Quello che, in tutta questa vicenda, può stupire è che un paese come la Germania si presti a giocare contro sé stessa. L’autentica vocazione imperialista della Germania imporrebbe, infatti, che la sua riunificazione –non diciamo come paese, ma come asse- si completasse con l’inserzione dell’Austria nel proprio giro attraverso una propria politica pan-tedesca pesante. Ciò che accade oggi va in controsenso rispetto a questo suo imperativo, scavando un fossato tra Germania ed Austria, e non solo, ma rimettendo in moto tutte le contraddizioni ancora non del tutto risolte, e in grado di riesplodere, inerenti alla propria riunificazione con l’Est del paese ed il rapporto con una Baviera vitalmente gravitante sull’area in cui opera l’Austria.

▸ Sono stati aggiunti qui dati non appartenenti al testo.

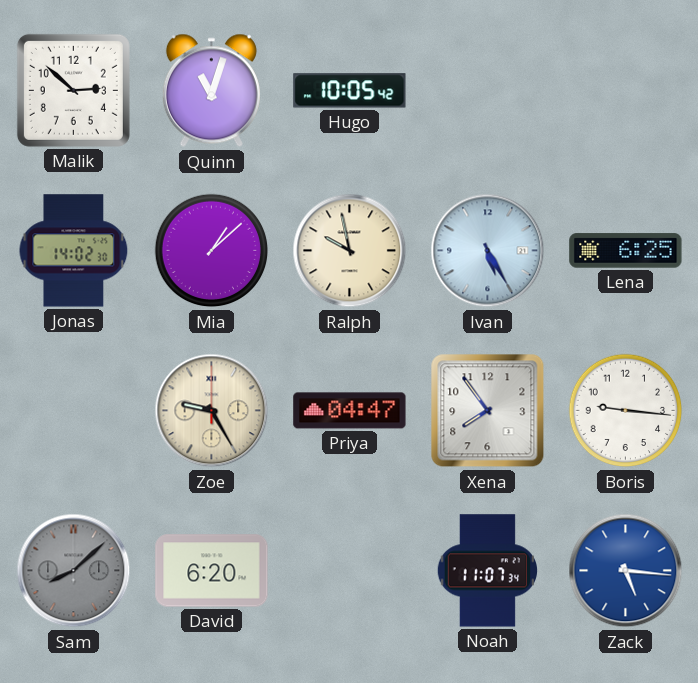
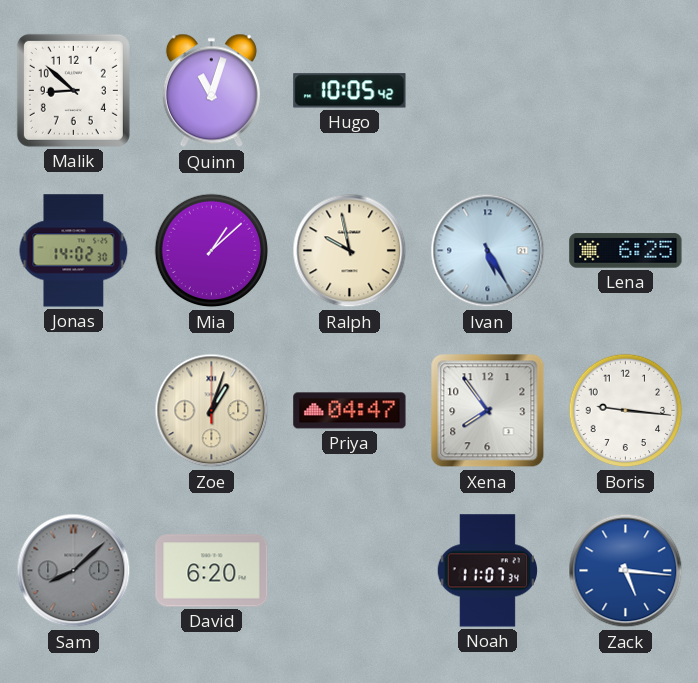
Malik: 2:52 -> 8:52
Zoe: 9:25 -> 1:03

Ci voleva, probabilmente, un governo socialdemocratico come quello del socialdemocratico Schroeder per andare indietro nei confronti della linea di un Kohl e sottomettersi ai ricatti degli altri partner europei avversi all’"egemonia teutonica" e, più ancora, a quelli degli USA che manovrano questi ultimi a costo zero per evitare che una vera Europa concorrenziale si faccia sul serio, e cioè sulle basi di una Germania forte attorno cui saldarsi e crescere. Come in Italia con D’Alema o in Gran Bretagna con Blair, gli Usa hanno trovato in Germania dei capi di stato pronti a mettersi al guinzaglio. Non ci stupisce, a questo punto, neppure lo "strano" caso di un Kohl scoperto a nascondere fondi neri per il partito. Abbiamo visto in Italia che quando un Craxi ed un Andreotti hanno dato un sia pur timido segno di indipendenza da Washington si sono improvvisamente e miracolosamente sguinzagliati tutti i cani da caccia della magistratura, dei giornali e delle tv etc. etc. per "far pulizia". Dietro di essi, "La Voce del Padrone".

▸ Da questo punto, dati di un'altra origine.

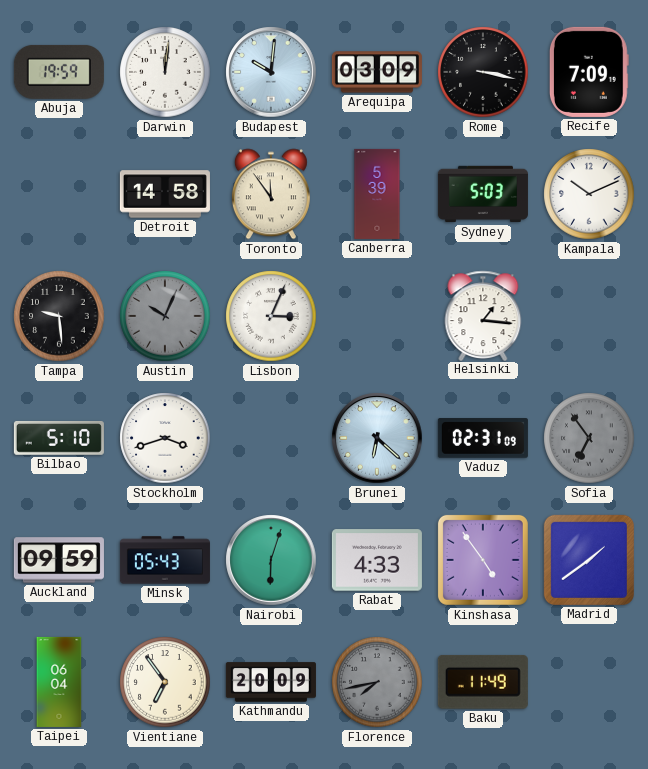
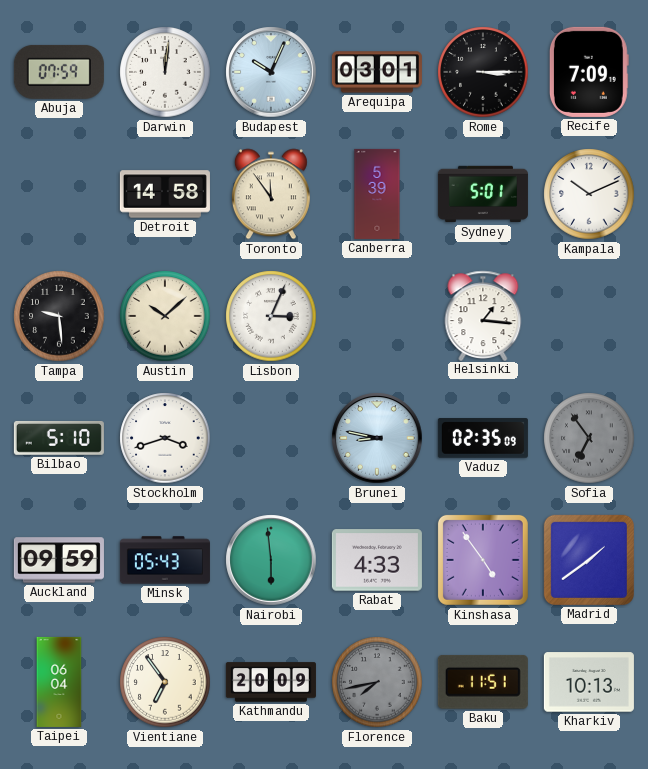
Abuja: 19:59 -> 07:59
Budapest: 10:01 -> 10:04
Arequipa: 03:09 -> 03:01
Rome: 3:17 -> 3:15
Sydney: 5:03 -> 5:01
Austin: 10:04 -> 10:08
Austin dial: grey -> cream
Brunei: 6:22 -> 8:47
Vaduz: 02:31 -> 02:35
Nairobi: 6:03 -> 5:59
Baku: 11:49 -> 11:51
Kharkiv: none -> 10:13
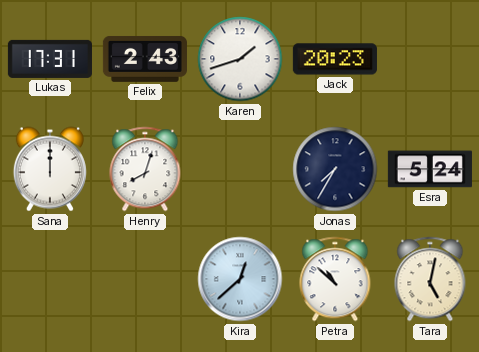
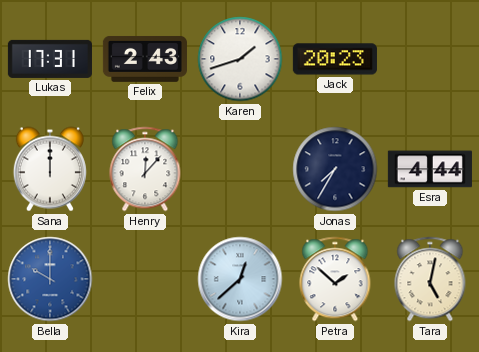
Henry: 8:03 -> 12:07
Esra: 5:24 -> 4:44
Bella: none -> 10:00
Petra: 10:52 -> 1:52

Da un punto di vista capitalistico-imperialista europeo -e, quindi, ripetiamolo per i duri d’orecchio!, diametralmente opposto al nostro- hanno perfettamente ragione quei gruppi di estrema destra, oggi sparuti, ma lucidamente proiettati verso il futuro che hanno sparato a zero contro la manovra anti-Haider denunciandola per quello che essa è: una manovra antitedesca, cioè antieuropea, che ubbidisce agli interessi ed ai voleri degli Usa attraverso i "collaborazionisti" interni, compresi quelli dei grossi paesi che s’immaginano di fare una "propria" politica indipendentemente ed alle spalle della Germania ed al traino di Washington. Il giornale di ultra-destra (intelligente) Rinascita ha buon gioco nel denunciare in proposito il ruolo evidente degli USA che "ormai è evidente, hanno tutto l’interesse a tenere in uno stato di perenne agitazione l’Unione europea, per impedirne l’eventuale, difficile ma sempre possibile, decollo economico e, più ancora, una ancor più difficile, ma per loro certamente pericolosa, unità politica" (3 febbraio), e si può prendere il lusso, ciò detto, di prendere le distanze da "alcuni programmi di politica economica" dell’haiderismo che "li avvicina largamente" a quelli dei suoi critici di "sinistra", ovvero un pieno "liberalismo" (selvaggio, direbbe Fausto).

Noi riconosciamo francamente a questi nostri nemici tale merito, aggiungendo immediatamente: l’Europa indipendente ed anti-USA che voi volete merita egualmente il nostro schifo; noi intendiamo sotterrarla assieme agli USA attraverso un’azione di classe, e tanto basti a stabilire i confini tra noi! Ma va da sé che non si combatte davvero né Haider né tantomeno chi sta al di sopra di lui, l’imperialismo occidentale, USA od "europeista" che sia, con programmi collaborazionisti di classe.